» Information given
--- START ---
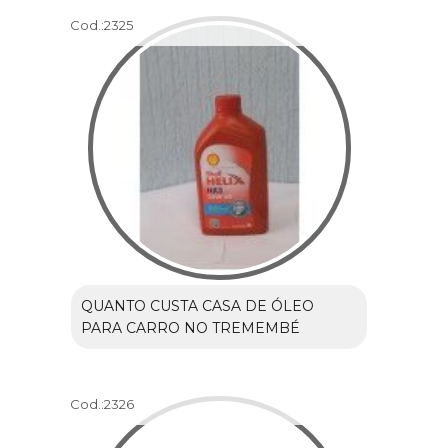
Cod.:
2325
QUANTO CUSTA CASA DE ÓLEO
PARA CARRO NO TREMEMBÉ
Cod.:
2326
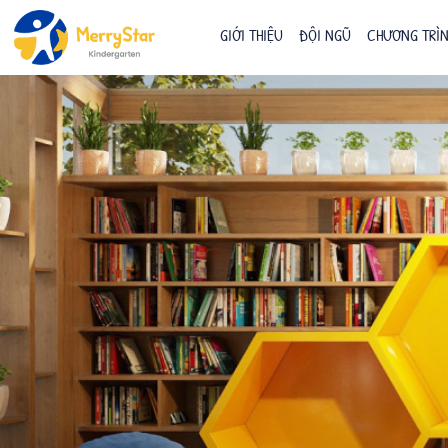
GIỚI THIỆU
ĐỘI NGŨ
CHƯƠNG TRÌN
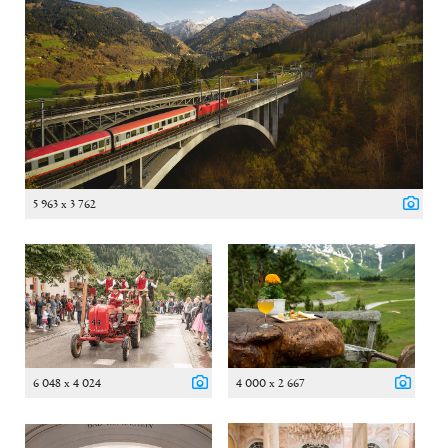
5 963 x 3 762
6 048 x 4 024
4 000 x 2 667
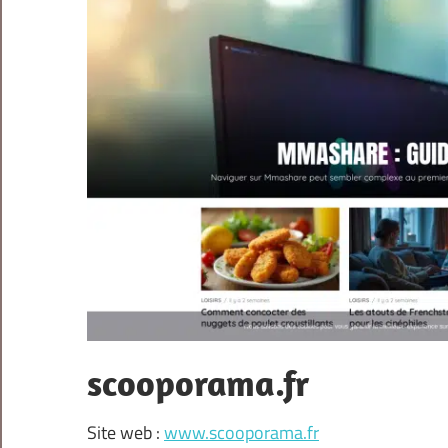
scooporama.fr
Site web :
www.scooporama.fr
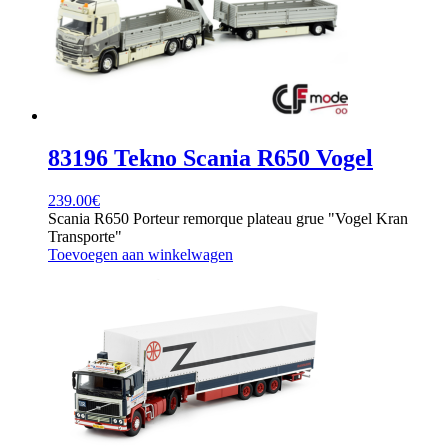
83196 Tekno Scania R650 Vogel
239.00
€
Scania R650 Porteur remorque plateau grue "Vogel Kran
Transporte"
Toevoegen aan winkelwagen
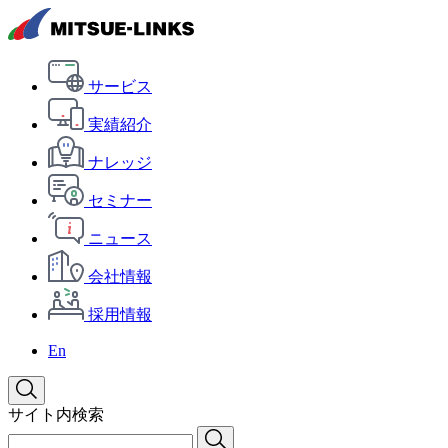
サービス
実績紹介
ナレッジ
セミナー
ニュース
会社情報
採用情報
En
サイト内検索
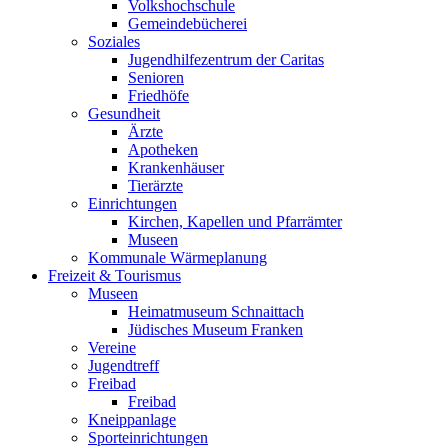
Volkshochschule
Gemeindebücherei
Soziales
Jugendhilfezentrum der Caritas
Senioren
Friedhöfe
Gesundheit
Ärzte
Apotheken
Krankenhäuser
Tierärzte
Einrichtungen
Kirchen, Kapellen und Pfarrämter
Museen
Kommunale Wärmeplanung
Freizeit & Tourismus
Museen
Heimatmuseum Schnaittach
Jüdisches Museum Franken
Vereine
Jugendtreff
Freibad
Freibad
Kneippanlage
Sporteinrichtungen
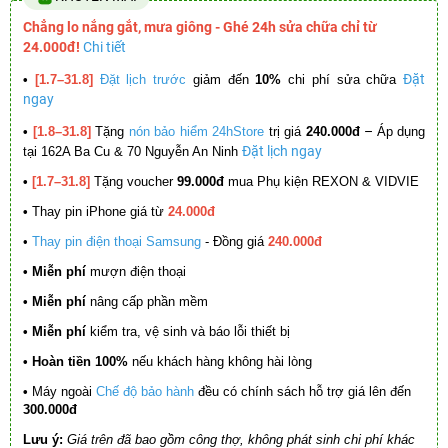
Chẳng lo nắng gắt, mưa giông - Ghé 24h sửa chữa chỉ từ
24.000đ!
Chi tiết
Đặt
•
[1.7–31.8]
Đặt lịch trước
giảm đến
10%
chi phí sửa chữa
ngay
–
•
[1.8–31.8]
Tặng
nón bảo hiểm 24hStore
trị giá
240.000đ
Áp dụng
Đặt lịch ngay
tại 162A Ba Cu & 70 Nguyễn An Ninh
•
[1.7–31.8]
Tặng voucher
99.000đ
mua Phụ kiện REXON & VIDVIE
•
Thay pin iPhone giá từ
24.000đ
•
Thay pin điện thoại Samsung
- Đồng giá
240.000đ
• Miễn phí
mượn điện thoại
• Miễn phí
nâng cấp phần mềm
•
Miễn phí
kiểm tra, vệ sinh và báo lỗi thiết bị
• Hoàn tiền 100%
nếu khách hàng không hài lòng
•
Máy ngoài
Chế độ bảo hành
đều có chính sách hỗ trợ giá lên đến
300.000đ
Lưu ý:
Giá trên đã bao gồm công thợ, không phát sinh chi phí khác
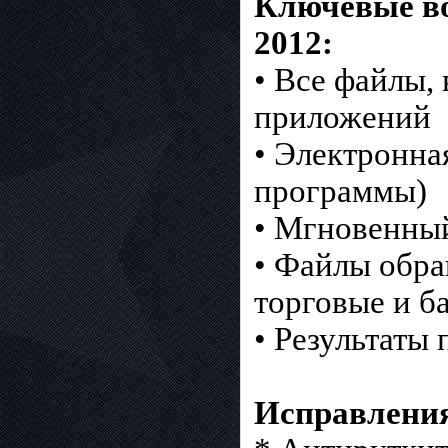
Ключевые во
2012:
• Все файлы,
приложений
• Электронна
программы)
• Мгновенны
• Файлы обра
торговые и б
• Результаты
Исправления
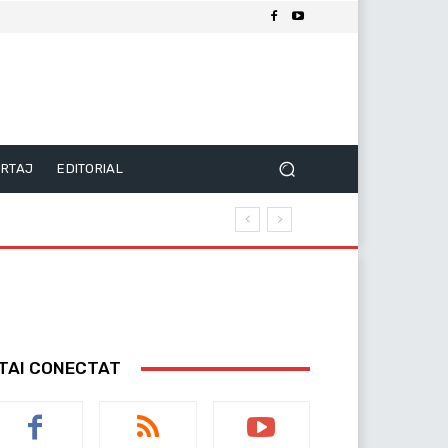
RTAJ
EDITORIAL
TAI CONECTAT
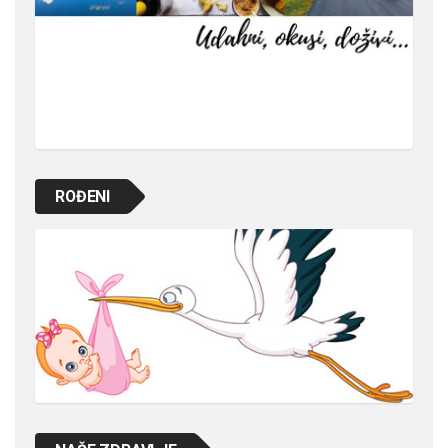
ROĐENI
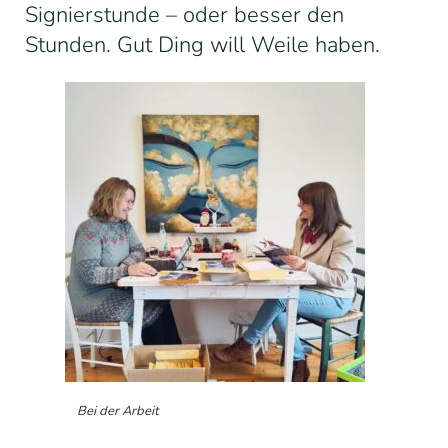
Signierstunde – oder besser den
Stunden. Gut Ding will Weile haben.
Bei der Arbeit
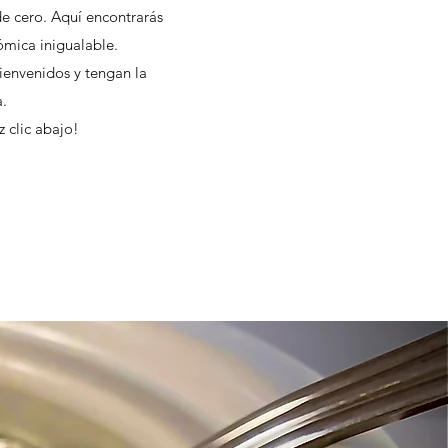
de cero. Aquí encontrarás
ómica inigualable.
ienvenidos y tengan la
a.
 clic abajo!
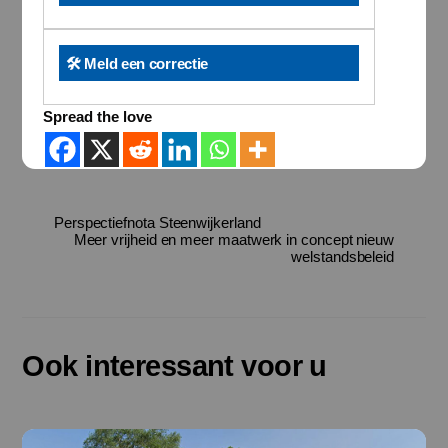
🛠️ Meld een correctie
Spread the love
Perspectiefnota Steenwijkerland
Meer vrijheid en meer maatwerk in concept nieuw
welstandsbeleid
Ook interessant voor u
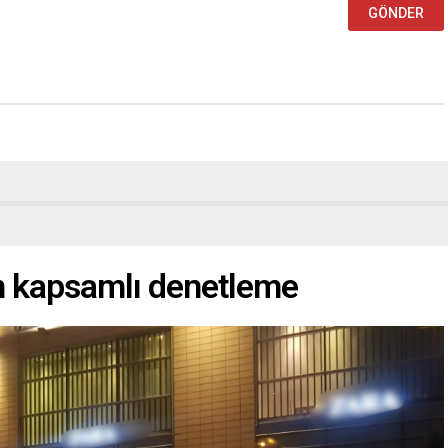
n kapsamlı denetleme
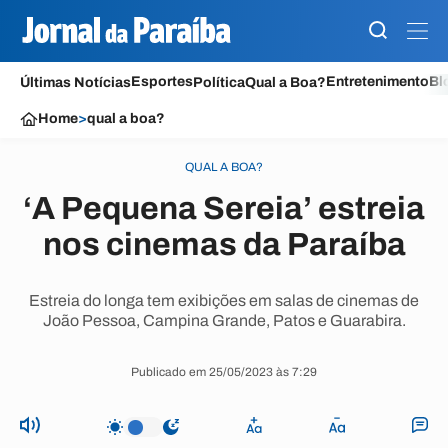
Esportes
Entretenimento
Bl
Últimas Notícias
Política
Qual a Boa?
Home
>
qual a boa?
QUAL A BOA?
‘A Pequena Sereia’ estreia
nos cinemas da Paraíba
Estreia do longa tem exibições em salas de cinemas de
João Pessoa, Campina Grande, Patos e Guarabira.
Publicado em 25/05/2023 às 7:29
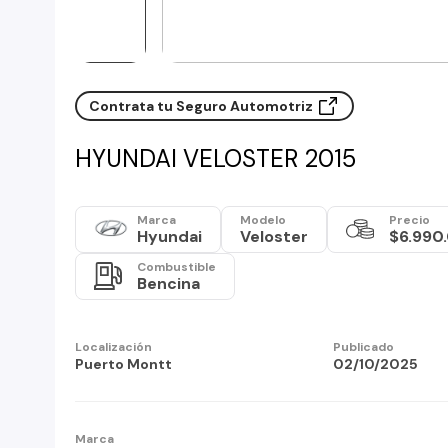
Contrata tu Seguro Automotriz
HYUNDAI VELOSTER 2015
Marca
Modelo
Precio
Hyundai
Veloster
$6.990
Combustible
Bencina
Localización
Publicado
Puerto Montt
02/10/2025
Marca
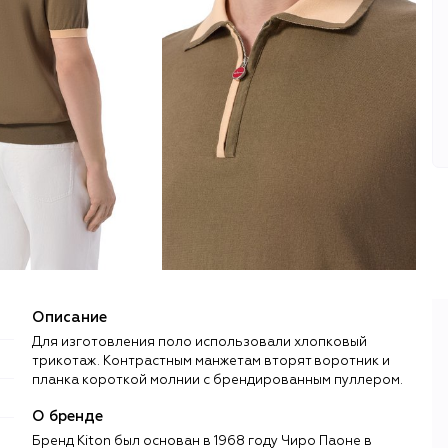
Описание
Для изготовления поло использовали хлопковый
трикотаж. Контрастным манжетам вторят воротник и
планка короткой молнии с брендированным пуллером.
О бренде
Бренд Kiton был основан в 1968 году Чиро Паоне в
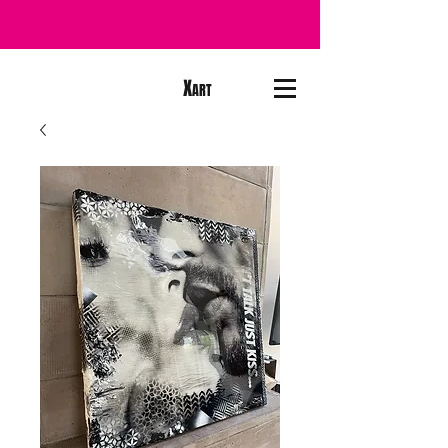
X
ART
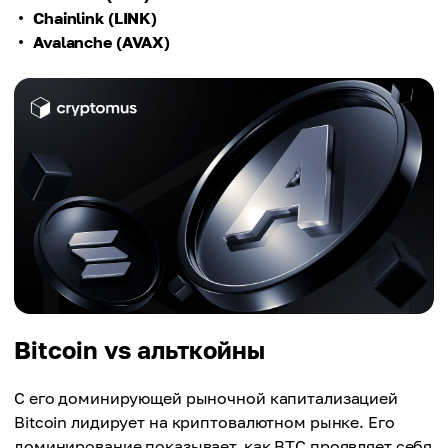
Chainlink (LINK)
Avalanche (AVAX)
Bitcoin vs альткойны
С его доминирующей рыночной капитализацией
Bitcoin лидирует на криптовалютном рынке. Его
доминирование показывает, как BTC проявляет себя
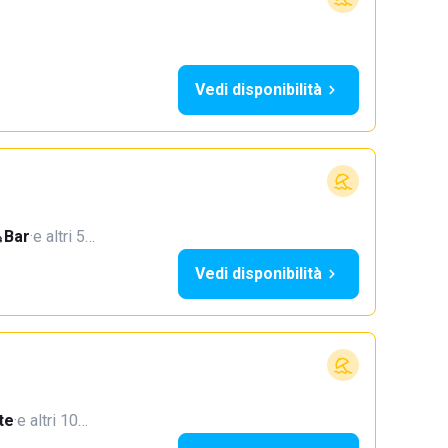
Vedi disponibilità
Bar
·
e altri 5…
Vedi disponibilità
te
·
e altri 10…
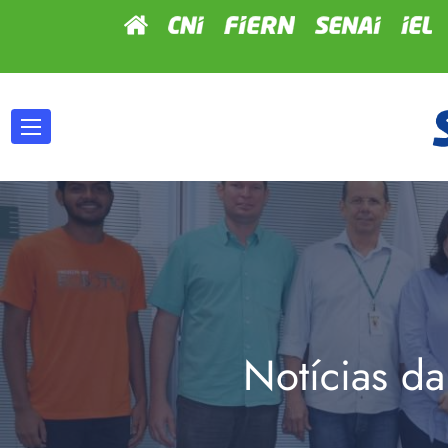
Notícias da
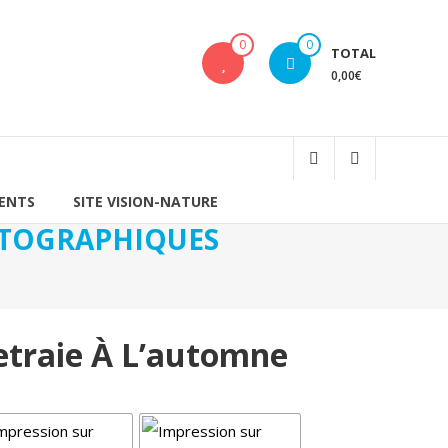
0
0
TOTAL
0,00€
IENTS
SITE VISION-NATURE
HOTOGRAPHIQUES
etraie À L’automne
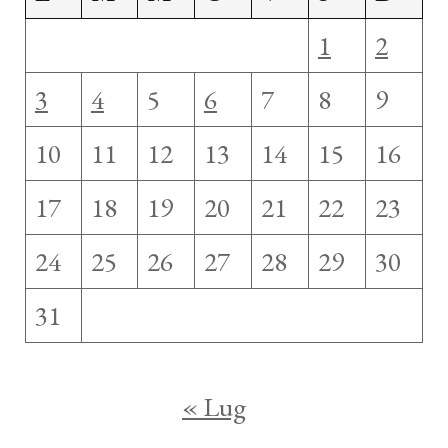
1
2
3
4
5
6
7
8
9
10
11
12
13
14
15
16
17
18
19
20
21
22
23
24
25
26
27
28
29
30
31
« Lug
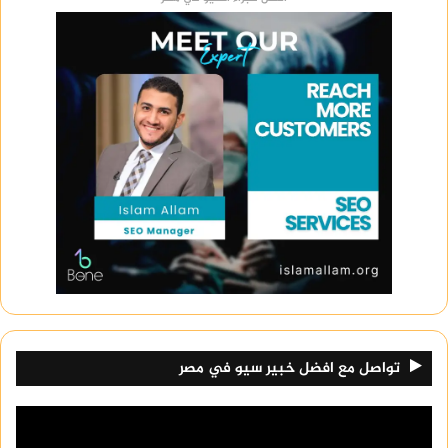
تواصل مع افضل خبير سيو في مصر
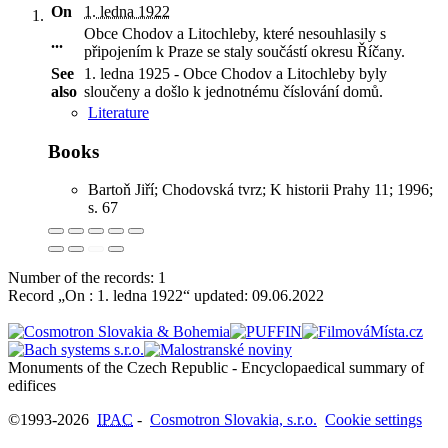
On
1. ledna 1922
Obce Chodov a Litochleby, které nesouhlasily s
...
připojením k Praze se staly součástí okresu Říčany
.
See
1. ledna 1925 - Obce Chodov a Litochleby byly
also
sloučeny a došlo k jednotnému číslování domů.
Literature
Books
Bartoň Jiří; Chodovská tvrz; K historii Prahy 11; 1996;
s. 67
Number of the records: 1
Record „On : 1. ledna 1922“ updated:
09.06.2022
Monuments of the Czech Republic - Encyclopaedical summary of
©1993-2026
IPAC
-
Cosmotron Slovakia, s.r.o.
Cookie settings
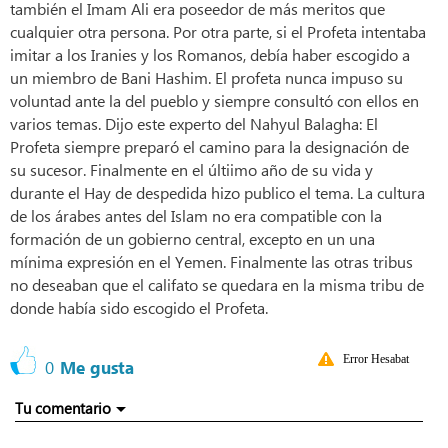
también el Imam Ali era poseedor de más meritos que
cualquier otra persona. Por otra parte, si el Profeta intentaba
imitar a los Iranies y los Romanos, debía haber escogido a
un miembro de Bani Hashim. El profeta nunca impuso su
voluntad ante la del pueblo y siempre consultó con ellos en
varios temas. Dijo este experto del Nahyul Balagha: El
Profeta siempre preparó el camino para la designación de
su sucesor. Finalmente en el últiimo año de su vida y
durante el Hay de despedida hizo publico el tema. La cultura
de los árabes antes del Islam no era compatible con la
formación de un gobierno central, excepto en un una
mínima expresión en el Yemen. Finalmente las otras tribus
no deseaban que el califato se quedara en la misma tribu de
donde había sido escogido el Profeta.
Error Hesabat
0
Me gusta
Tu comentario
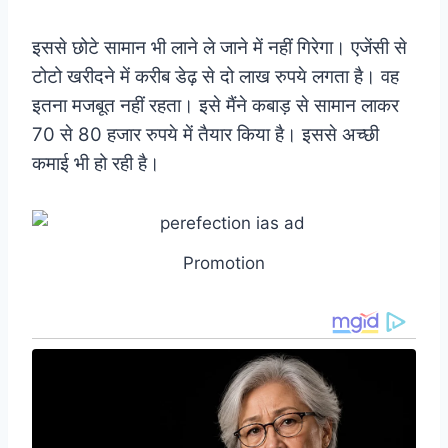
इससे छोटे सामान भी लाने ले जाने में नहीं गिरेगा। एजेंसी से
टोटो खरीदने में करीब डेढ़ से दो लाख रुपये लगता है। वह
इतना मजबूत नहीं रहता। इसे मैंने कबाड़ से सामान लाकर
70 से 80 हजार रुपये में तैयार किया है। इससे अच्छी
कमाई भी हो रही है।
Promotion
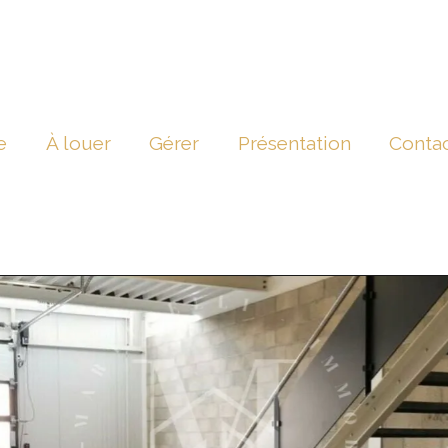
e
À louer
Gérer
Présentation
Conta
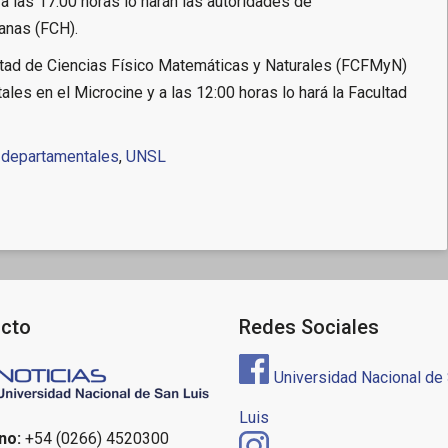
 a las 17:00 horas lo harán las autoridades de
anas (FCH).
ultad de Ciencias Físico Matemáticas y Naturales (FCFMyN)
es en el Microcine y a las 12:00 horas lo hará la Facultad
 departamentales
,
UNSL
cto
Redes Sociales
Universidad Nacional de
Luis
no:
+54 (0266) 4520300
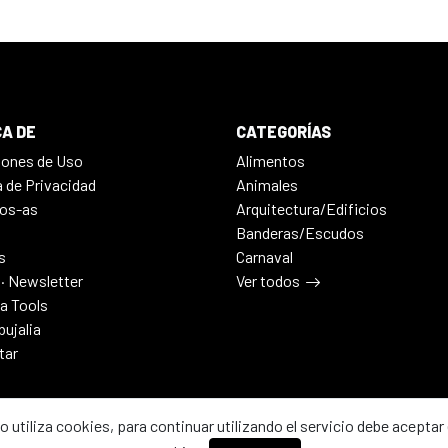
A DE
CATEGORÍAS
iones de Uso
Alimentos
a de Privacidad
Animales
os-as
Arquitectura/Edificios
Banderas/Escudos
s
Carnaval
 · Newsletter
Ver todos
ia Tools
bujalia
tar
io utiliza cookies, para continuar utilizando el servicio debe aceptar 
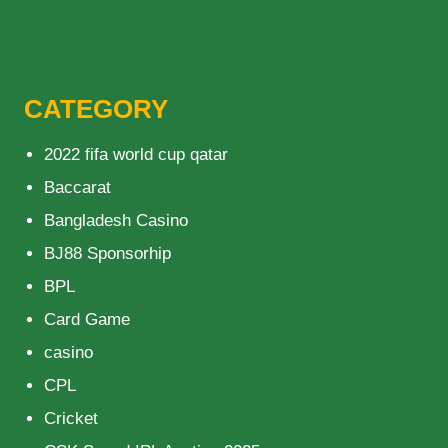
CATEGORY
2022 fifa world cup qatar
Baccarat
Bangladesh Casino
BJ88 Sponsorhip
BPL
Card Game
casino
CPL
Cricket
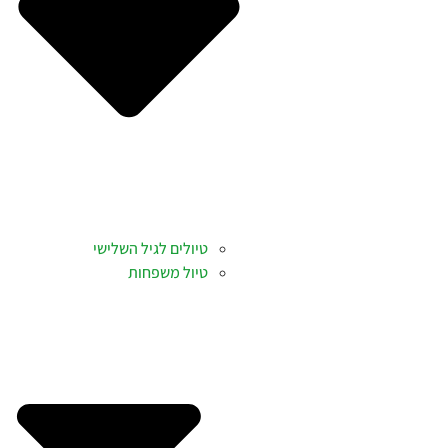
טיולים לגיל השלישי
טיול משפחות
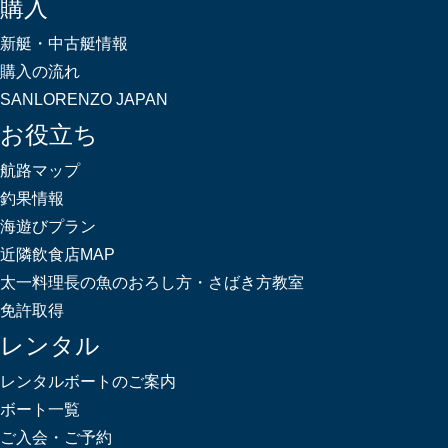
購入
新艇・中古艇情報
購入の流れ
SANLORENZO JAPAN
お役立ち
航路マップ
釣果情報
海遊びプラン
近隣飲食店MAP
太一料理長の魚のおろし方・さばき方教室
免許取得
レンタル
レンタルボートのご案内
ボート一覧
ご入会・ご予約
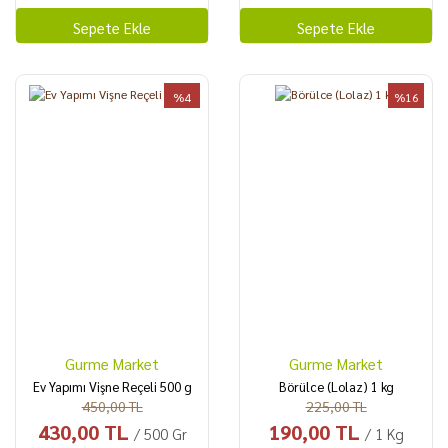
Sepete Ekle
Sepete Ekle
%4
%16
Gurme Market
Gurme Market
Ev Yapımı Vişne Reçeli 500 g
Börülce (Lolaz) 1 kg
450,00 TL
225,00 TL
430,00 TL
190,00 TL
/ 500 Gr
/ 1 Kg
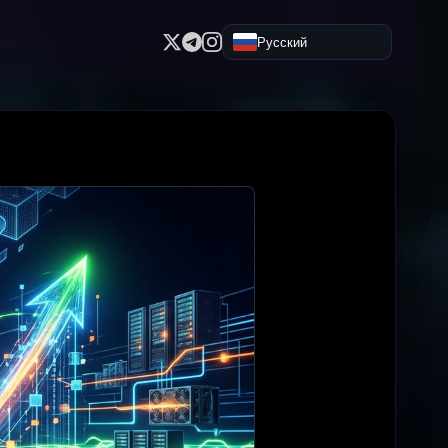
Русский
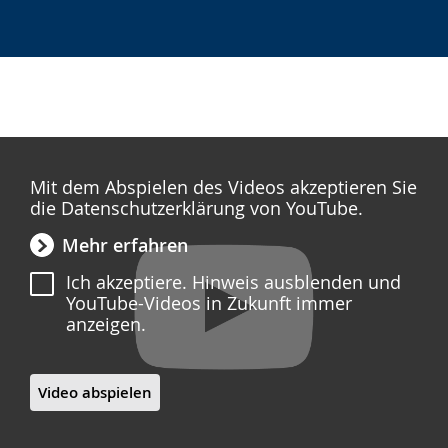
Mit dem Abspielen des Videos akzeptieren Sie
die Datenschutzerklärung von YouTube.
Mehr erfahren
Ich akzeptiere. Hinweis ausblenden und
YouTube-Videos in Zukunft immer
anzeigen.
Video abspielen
--- END ---
» What the task requires
Set down, exactly as they stand above, the lines starting with the line with "připojením k Praze" and going on through the line with "Number of the records: 1", and no others.

» Output for this task
připojením k Praze se staly součástí okresu Říčany
.
See
1. ledna 1925 - Obce Chodov a Litochleby byly
also
sloučeny a došlo k jednotnému číslování domů.
Literature
Books
Bartoň Jiří; Chodovská tvrz; K historii Prahy 11; 1996;
s. 67
Number of the records: 1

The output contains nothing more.